The baby, never named, was stillborn on Dec. 28, 1916. It was a girl. For some reason, I had always pictured the child as a boy. In fact, in my book, the child is a boy because I felt so strongly that she would have another son. Further proof, I guess, that your strongest assumptions can be total errors.

My heart cracks in half. I am writing this with my daughter’s monitor perched by my side, watching her sleeping peacefully. Mommy is hugging her extra hard tonight. I don’t care if I wake her up.

There is such a potent rush of emotions that occur when you give birth.

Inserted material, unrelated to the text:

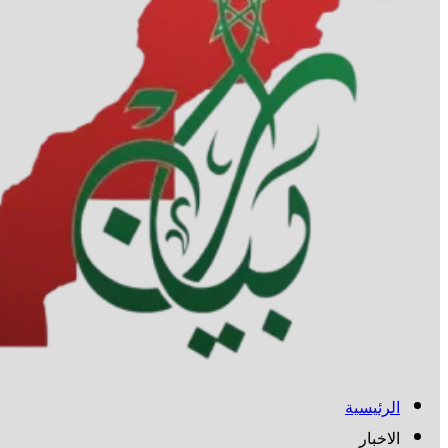
الرئيسية
الاخبار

I know the joy of seeing that little face held up for the first time, hearing her cry and know that the two of you — mother and child — have just come through the danger (no matter how modern the medicine or healthy you are) together.

The form does not indicate on the form the reason for the stillbirth, so we don’t know if the baby was premature, had some type of birth injury or was born in circumstances that prenatal care, fetal heart monitoring, C-sections and other basic medical interventions mostly prevent these days.

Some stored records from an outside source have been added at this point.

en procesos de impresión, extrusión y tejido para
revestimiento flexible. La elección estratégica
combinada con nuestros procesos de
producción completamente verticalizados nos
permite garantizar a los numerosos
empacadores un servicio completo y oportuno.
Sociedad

I also know why there was no body with Saverina at Mount Carmel. The child was buried in Calvary Cemetery. I will be calling them in the next few days to see what information they might have. It’s possible this is a potter’s field burial, with no stone and very little information.

This information again shifts my extremely conflicted feelings about Mike and Saverina. For all I feel they did wrong (not keeping the siblings together), it’s possible that the lens of grief led to decisions that perhaps were not fully thought through. I can’t blame them for that. I also can’t forget that while these types of things were more common in this era — spousal death at a young age and death in childhood or childbirth — they were no less tragic. Grief is different for everyone and no one way is right.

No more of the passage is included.